Things got worse when we headed to the menswear department. The Bf needed some new jeans, so we thought we would have a look while we were there. Now, neither of us has ever been mistaken for Gok Wan, and in fact our main criteria for fashion is "something that conceals the beer gut": but we still recoiled in horror at the lurid, garishly discoloured "clothing" on display in the menswear section. Even Mr Humphries would have called for his smelling salts when presented with the pink paisley shirts and skinny fit polo necks of the first floor. It was like a display of "why we have failed", underlined by the checkout woman gleefully telling a shopper that she would turn sixty in a week's time. We found ourselves fleeing to the street, happy to leave and find a new place to shop. Every other shopper in the store was over fifty - I was the only person who remembered Going Live in the entire building. It made BHS look like a Voodou hair salon.
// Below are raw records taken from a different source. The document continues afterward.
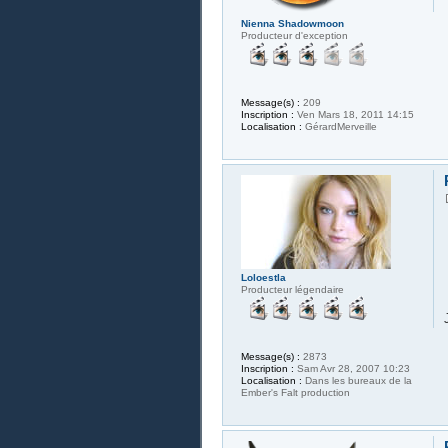
Nienna Shadowmoon
Producteur d'exception
Message(s) :
209
Inscription :
Ven Mars 18, 2011 14:15
Localisation :
GérardMerveille
Loloestla
Producteur légendaire
Message(s) :
2873
Inscription :
Sam Avr 28, 2007 10:23
Localisation :
Dans les bureaux de la
Ember's Falt production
Lewis's, I'll miss you for what you were: a touchstone, a memory, an affectionate home for the citizens of Liverpool. I'll just ignore the reality.
There is, or was, a Lewis's in Manchester as well, occupying an extremely prime position on the corner of Piccadilly Gardens and Market Street. Not sure what it was like as a shop, for although I lived in M/c for 7 years I don't think I ever went in it.
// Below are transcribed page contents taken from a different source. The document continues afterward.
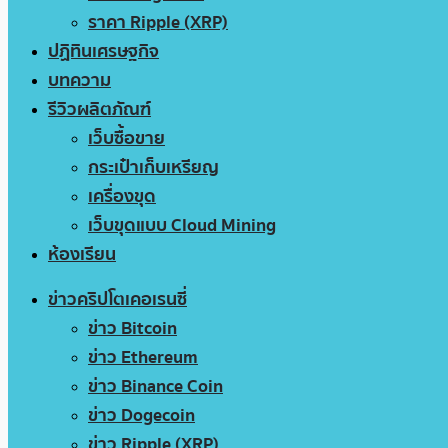
ราคา Ripple (XRP)
ปฏิทินเศรษฐกิจ
บทความ
รีวิวผลิตภัณฑ์
เว็บซื้อขาย
กระเป๋าเก็บเหรียญ
เครื่องขุด
เว็บขุดแบบ Cloud Mining
ห้องเรียน
ข่าวคริปโตเคอเรนซี่
ข่าว Bitcoin
ข่าว Ethereum
ข่าว Binance Coin
ข่าว Dogecoin
ข่าว Ripple (XRP)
There was a really odd sign up this evening at Central outside the closed Lewis's subway, saying something to the effect of "Merseyrail staff cannot help with enquiries about Lewis's"
I have this image of confused old ladies trying to get refunds on their £2 blouses from the MtoGo shop.
I bought my electric potato peeler (for ordinary potatoes, not for electric ones) from Lewis's. And a pair of curtains. Ten years passed between the two purchases.
I'm therefore surprised my patronage didn't help keep them afloat.